### EXERCISE DETAILS
Write out all of the entries exactly as given.

### TASK INPUT
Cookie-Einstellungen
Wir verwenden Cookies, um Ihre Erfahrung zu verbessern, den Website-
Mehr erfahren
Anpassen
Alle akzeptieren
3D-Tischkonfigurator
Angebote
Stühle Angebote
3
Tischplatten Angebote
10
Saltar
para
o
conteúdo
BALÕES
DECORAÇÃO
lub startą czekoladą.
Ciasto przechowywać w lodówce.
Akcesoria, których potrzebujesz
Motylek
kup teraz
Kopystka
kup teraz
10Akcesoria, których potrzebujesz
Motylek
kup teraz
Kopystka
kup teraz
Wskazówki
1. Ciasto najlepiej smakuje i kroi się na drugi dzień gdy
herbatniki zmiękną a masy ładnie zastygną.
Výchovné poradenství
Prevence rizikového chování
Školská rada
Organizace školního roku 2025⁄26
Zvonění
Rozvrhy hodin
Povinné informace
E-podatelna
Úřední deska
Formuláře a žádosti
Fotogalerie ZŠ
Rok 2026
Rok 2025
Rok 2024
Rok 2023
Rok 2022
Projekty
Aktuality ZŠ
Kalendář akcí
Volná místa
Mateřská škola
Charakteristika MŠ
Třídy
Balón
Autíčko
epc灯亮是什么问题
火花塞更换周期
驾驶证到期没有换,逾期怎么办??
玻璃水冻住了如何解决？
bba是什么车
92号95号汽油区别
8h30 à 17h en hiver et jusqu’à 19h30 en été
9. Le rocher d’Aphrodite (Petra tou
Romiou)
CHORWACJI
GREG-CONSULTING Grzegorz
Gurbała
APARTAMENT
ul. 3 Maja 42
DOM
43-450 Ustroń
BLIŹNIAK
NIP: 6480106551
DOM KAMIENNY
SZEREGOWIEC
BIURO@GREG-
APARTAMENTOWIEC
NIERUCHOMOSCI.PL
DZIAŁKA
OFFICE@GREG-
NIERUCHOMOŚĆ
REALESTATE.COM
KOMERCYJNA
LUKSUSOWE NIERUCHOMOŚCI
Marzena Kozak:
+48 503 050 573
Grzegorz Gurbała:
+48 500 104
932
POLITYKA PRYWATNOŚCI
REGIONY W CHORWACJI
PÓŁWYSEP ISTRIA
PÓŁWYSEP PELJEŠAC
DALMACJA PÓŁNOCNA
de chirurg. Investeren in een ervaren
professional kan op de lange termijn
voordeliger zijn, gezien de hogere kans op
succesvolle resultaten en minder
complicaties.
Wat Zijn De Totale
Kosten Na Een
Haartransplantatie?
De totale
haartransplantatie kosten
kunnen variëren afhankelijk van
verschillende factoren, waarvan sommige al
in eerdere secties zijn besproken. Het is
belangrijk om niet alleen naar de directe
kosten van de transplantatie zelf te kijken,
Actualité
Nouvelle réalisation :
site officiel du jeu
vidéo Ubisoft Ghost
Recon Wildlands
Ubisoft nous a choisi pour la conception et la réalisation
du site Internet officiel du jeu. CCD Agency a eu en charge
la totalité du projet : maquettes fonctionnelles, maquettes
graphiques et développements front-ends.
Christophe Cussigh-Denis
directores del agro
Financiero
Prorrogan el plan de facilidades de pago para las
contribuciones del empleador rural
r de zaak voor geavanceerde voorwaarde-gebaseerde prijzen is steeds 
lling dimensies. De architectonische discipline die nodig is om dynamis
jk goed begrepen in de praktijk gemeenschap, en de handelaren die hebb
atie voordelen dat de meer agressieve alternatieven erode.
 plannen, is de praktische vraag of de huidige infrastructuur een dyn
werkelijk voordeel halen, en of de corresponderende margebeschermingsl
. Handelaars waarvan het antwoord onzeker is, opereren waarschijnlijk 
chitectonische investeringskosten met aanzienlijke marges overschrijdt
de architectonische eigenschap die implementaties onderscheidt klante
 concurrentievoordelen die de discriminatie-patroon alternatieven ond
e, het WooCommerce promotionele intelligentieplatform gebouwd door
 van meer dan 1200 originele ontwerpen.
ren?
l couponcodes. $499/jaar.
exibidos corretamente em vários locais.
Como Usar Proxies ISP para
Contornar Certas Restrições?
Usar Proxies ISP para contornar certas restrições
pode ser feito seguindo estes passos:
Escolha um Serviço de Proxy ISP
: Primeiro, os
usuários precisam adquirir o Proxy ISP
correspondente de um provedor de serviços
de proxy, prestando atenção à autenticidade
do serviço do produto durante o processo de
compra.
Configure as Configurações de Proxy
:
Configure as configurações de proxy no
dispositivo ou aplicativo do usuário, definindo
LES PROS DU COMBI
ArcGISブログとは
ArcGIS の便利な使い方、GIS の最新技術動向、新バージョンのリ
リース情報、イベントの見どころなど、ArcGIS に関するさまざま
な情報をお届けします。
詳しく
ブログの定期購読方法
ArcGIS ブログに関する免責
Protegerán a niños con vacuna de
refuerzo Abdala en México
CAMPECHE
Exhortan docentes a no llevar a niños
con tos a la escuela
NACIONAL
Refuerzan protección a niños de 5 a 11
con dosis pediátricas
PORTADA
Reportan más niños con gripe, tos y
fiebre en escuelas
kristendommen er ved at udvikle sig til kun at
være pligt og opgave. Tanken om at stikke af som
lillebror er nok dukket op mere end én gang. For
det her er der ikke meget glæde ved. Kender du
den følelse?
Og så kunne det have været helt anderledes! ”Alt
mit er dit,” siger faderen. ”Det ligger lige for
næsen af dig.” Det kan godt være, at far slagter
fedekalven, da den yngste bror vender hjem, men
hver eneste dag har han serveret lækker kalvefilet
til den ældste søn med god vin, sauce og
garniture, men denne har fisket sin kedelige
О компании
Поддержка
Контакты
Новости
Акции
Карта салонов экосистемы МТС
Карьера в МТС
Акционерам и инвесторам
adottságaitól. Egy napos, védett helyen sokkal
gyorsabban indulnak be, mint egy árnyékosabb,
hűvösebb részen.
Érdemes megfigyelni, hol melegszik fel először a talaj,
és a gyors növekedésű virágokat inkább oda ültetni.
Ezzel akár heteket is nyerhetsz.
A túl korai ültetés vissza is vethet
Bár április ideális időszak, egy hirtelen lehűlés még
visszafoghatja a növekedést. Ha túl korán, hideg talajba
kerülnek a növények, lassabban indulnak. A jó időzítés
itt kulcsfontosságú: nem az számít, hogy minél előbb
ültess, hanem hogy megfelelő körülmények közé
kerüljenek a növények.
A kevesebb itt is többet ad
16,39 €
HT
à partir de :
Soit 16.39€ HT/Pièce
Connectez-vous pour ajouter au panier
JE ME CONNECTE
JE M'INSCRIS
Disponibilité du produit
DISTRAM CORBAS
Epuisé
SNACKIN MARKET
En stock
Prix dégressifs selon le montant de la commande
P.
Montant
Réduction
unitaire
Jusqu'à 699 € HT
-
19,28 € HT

### EXERCISE RESPONSE
Cookie-Einstellungen
Wir verwenden Cookies, um Ihre Erfahrung zu verbessern, den Website-
Mehr erfahren
Anpassen
Alle akzeptieren
3D-Tischkonfigurator
Angebote
Stühle Angebote
3
Tischplatten Angebote
10
Saltar
para
o
conteúdo
BALÕES
DECORAÇÃO
lub startą czekoladą.
Ciasto przechowywać w lodówce.
Akcesoria, których potrzebujesz
Motylek
kup teraz
Kopystka
kup teraz
10Akcesoria, których potrzebujesz
Motylek
kup teraz
Kopystka
kup teraz
Wskazówki
1. Ciasto najlepiej smakuje i kroi się na drugi dzień gdy
herbatniki zmiękną a masy ładnie zastygną.
Výchovné poradenství
Prevence rizikového chování
Školská rada
Organizace školního roku 2025⁄26
Zvonění
Rozvrhy hodin
Povinné informace
E-podatelna
Úřední deska
Formuláře a žádosti
Fotogalerie ZŠ
Rok 2026
Rok 2025
Rok 2024
Rok 2023
Rok 2022
Projekty
Aktuality ZŠ
Kalendář akcí
Volná místa
Mateřská škola
Charakteristika MŠ
Třídy
Balón
Autíčko
epc灯亮是什么问题
火花塞更换周期
驾驶证到期没有换,逾期怎么办??
玻璃水冻住了如何解决？
bba是什么车
92号95号汽油区别
8h30 à 17h en hiver et jusqu’à 19h30 en été
9. Le rocher d’Aphrodite (Petra tou
Romiou)
CHORWACJI
GREG-CONSULTING Grzegorz
Gurbała
APARTAMENT
ul. 3 Maja 42
DOM
43-450 Ustroń
BLIŹNIAK
NIP: 6480106551
DOM KAMIENNY
SZEREGOWIEC
BIURO@GREG-
APARTAMENTOWIEC
NIERUCHOMOSCI.PL
DZIAŁKA
OFFICE@GREG-
NIERUCHOMOŚĆ
REALESTATE.COM
KOMERCYJNA
LUKSUSOWE NIERUCHOMOŚCI
Marzena Kozak:
+48 503 050 573
Grzegorz Gurbała:
+48 500 104
932
POLITYKA PRYWATNOŚCI
REGIONY W CHORWACJI
PÓŁWYSEP ISTRIA
PÓŁWYSEP PELJEŠAC
DALMACJA PÓŁNOCNA
de chirurg. Investeren in een ervaren
professional kan op de lange termijn
voordeliger zijn, gezien de hogere kans op
succesvolle resultaten en minder
complicaties.
Wat Zijn De Totale
Kosten Na Een
Haartransplantatie?
De totale
haartransplantatie kosten
kunnen variëren afhankelijk van
verschillende factoren, waarvan sommige al
in eerdere secties zijn besproken. Het is
belangrijk om niet alleen naar de directe
kosten van de transplantatie zelf te kijken,
Actualité
Nouvelle réalisation :
site officiel du jeu
vidéo Ubisoft Ghost
Recon Wildlands
Ubisoft nous a choisi pour la conception et la réalisation
du site Internet officiel du jeu. CCD Agency a eu en charge
la totalité du projet : maquettes fonctionnelles, maquettes
graphiques et développements front-ends.
Christophe Cussigh-Denis
directores del agro
Financiero
Prorrogan el plan de facilidades de pago para las
contribuciones del empleador rural
r de zaak voor geavanceerde voorwaarde-gebaseerde prijzen is steeds 
lling dimensies. De architectonische discipline die nodig is om dynamis
jk goed begrepen in de praktijk gemeenschap, en de handelaren die hebb
atie voordelen dat de meer agressieve alternatieven erode.
 plannen, is de praktische vraag of de huidige infrastructuur een dyn
werkelijk voordeel halen, en of de corresponderende margebeschermingsl
. Handelaars waarvan het antwoord onzeker is, opereren waarschijnlijk 
chitectonische investeringskosten met aanzienlijke marges overschrijdt
de architectonische eigenschap die implementaties onderscheidt klante
 concurrentievoordelen die de discriminatie-patroon alternatieven ond
e, het WooCommerce promotionele intelligentieplatform gebouwd door
 van meer dan 1200 originele ontwerpen.
ren?
l couponcodes. $499/jaar.
exibidos corretamente em vários locais.
Como Usar Proxies ISP para
Contornar Certas Restrições?
Usar Proxies ISP para contornar certas restrições
pode ser feito seguindo estes passos:
Escolha um Serviço de Proxy ISP
: Primeiro, os
usuários precisam adquirir o Proxy ISP
correspondente de um provedor de serviços
de proxy, prestando atenção à autenticidade
do serviço do produto durante o processo de
compra.
Configure as Configurações de Proxy
:
Configure as configurações de proxy no
dispositivo ou aplicativo do usuário, definindo
LES PROS DU COMBI
ArcGISブログとは
ArcGIS の便利な使い方、GIS の最新技術動向、新バージョンのリ
リース情報、イベントの見どころなど、ArcGIS に関するさまざま
な情報をお届けします。
詳しく
ブログの定期購読方法
ArcGIS ブログに関する免責
Protegerán a niños con vacuna de
refuerzo Abdala en México
CAMPECHE
Exhortan docentes a no llevar a niños
con tos a la escuela
NACIONAL
Refuerzan protección a niños de 5 a 11
con dosis pediátricas
PORTADA
Reportan más niños con gripe, tos y
fiebre en escuelas
kristendommen er ved at udvikle sig til kun at
være pligt og opgave. Tanken om at stikke af som
lillebror er nok dukket op mere end én gang. For
det her er der ikke meget glæde ved. Kender du
den følelse?
Og så kunne det have været helt anderledes! ”Alt
mit er dit,” siger faderen. ”Det ligger lige for
næsen af dig.” Det kan godt være, at far slagter
fedekalven, da den yngste bror vender hjem, men
hver eneste dag har han serveret lækker kalvefilet
til den ældste søn med god vin, sauce og
garniture, men denne har fisket sin kedelige
О компании
Поддержка
Контакты
Новости
Акции
Карта салонов экосистемы МТС
Карьера в МТС
Акционерам и инвесторам
adottságaitól. Egy napos, védett helyen sokkal
gyorsabban indulnak be, mint egy árnyékosabb,
hűvösebb részen.
Érdemes megfigyelni, hol melegszik fel először a talaj,
és a gyors növekedésű virágokat inkább oda ültetni.
Ezzel akár heteket is nyerhetsz.
A túl korai ültetés vissza is vethet
Bár április ideális időszak, egy hirtelen lehűlés még
visszafoghatja a növekedést. Ha túl korán, hideg talajba
kerülnek a növények, lassabban indulnak. A jó időzítés
itt kulcsfontosságú: nem az számít, hogy minél előbb
ültess, hanem hogy megfelelő körülmények közé
kerüljenek a növények.
A kevesebb itt is többet ad
16,39 €
HT
à partir de :
Soit 16.39€ HT/Pièce
Connectez-vous pour ajouter au panier
JE ME CONNECTE
JE M'INSCRIS
Disponibilité du produit
DISTRAM CORBAS
Epuisé
SNACKIN MARKET
En stock
Prix dégressifs selon le montant de la commande
P.
Montant
Réduction
unitaire
Jusqu'à 699 € HT
-
19,28 € HT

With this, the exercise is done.